Published 2018-01-04

This post is also available in Swedish

Recycling with global potential

Blend Re:wind, a process developed in Mistra Future Fashion, means that it is now both economically viable and practicable to recycle textile materials composed of both cotton and polyester. The method is deemed to have great potential on the global market.

Recycling textile materials comprising both cotton and polyester is troublesome. Now Mistra Future Fashion is launching the Blend Re:wind process, which means that it will soon be both economically worthwhile and practicable to recycle textile materials made of a blend of cotton and polyester.

Ever since Mistra Future Fashion started six years ago, better textile recycling systems have been a primary objective. To succeed, both methods of sorting end-of-life textiles, and processes of recycling various types of fibres are needed.

Today, there are several systems and solutions on the market. The disadvantage of most of these is that they are resource-intensive while causing heavy wear on the fibres to be reused.

‘When Mistra Future Fashion started, we began working with cotton. But after a few years we chose to switch to more complex materials, not least because we saw that textiles containing cotton and polyester are becoming more common,’ says Hanna de la Motte, who is responsible for developing recycling solutions in Mistra Future Fashion.

Why the combination of cotton and polyester has become so interesting is because the material is getting more robust, which is good in terms of sustainability and resources. At the same time, the polyester helps to speed up the drying of textiles after washing, which reduces energy use.

The process of separating cotton from polyester that the researchers in Mistra Future Fashion have developed has been named Blend Re:wind. Using simple basic chemicals, it is now possible to remove the cotton component in the form of a high-quality viscose filament. The polyester contained in the material comes out in two separate streams, which can then be easily reconstituted as a new, adequate raw material.

‘We’ve worked hard to improve the quality of the regenerated fibre, and we believe we’ve managed well. The fact that the cotton going into the process can’t become new cotton isn’t a problem or anything we’d expected to succeed with. The fibres we extract can, instead, be used to produce viscose and lyocell. And those aren’t bad alternatives at all, not least because we have industrial means of manufacturing these materials in Sweden.’

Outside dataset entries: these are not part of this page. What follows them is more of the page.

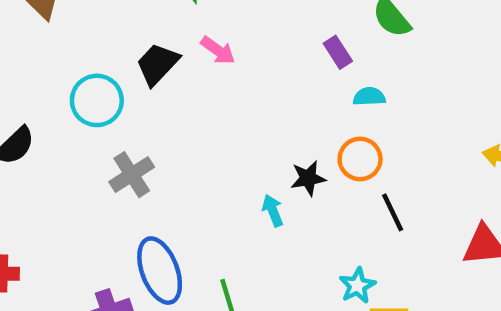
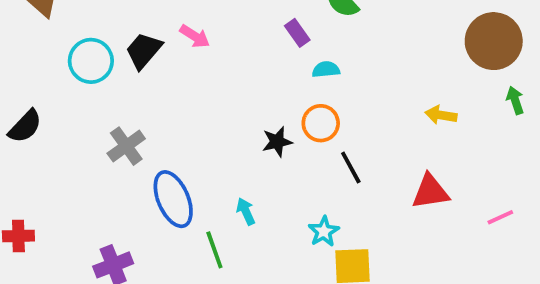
cyan circle: (97, 100) -> (91, 61), moved
cyan arrow: (273, 211) -> (246, 211), moved
blue ellipse: (160, 271) -> (173, 199), moved

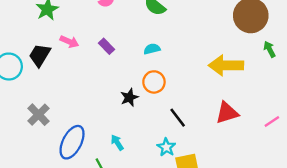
purple rectangle: (297, 33) -> (107, 46), moved
yellow arrow: (441, 115) -> (226, 65), size x1.8
black line: (351, 168) -> (178, 118), moved
blue ellipse: (173, 199) -> (72, 142), turned 60

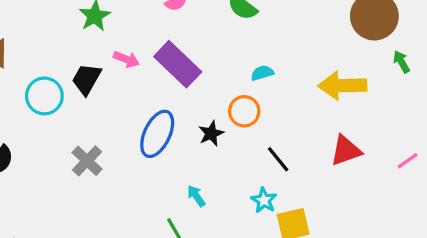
purple rectangle: (107, 46) -> (178, 64), size x2.0
cyan semicircle: (152, 49) -> (262, 73), moved
blue ellipse: (72, 142) -> (157, 134), moved

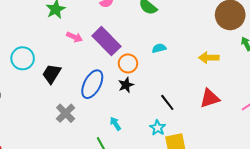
black trapezoid: (86, 79) -> (52, 74), moved
yellow arrow: (342, 86) -> (209, 58), size x0.7
orange circle: (244, 111) -> (128, 63), moved
gray cross: (87, 161) -> (66, 113), moved

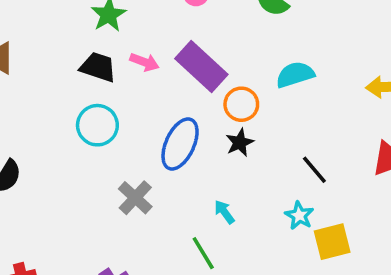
cyan semicircle: (159, 48) -> (295, 75), size x1.5
cyan circle: (23, 58) -> (97, 125), moved
black trapezoid: (52, 74) -> (98, 67), moved, turned 80

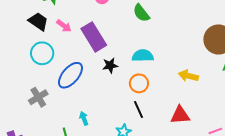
orange circle: (241, 104) -> (139, 83), moved
cyan circle: (97, 125) -> (42, 53), moved
black star: (240, 143) -> (110, 65), moved

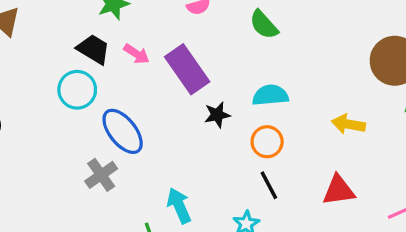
cyan circle: (42, 53) -> (77, 90), moved
blue ellipse: (70, 75) -> (123, 131), moved, turned -76
cyan arrow: (84, 118) -> (179, 206), size x1.5

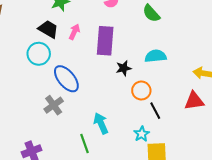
pink arrow: (136, 54) -> (74, 32), turned -98
purple rectangle: (187, 69) -> (105, 41), turned 40
orange circle: (267, 142) -> (141, 90), moved
red triangle: (339, 190) -> (194, 101), moved

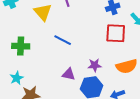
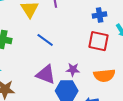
purple triangle: (69, 74) -> (46, 74), size x1.5

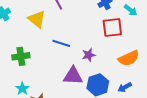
purple star: (73, 70) -> (89, 55), moved

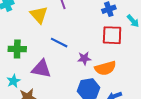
orange semicircle: (129, 58) -> (105, 68), moved
purple triangle: (73, 76) -> (41, 69), moved

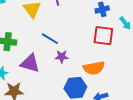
purple star: (84, 58) -> (62, 57), moved

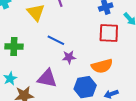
purple triangle: (30, 63) -> (47, 78), moved

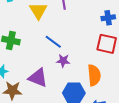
orange semicircle: (102, 66) -> (94, 75), turned -90

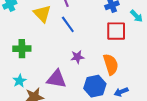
blue line: (53, 42) -> (68, 24), moved, turned 30

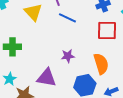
blue line: (68, 24) -> (67, 18), moved, turned -30

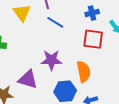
purple star: (68, 56) -> (51, 60), size x1.5

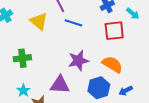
orange semicircle: (84, 72) -> (112, 64), turned -35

The technology exists. So far it only works on a laboratory scale, but intensive work is being done to upscale the method.

‘Going from lab to a large scale is costly, so that’s the biggest challenge right now. One advantage of our method is that it enables the process to be integrated into existing industry, which improves the prospects of it being put to practical use.’

One question yet to be answered is how many times a textile material can be recycled before the fibre quality becomes too poor.

‘The strength of Mistra Future Fashion is that we look at the entire value chain and have all the key operators in the field in our consortium. It means that we can work in parallel with methods for recycling textile fibres and systems for sorting different materials more efficiently,’ de la Motte says.

The idea is that, in the long term, to commercialise Blend Re:wind; and the assessment is that the method has the potential to succeed in the global market. But initially, it is textile materials recovered from the service sector that will be recycled. The advantage of starting there is the input material is easily controllable.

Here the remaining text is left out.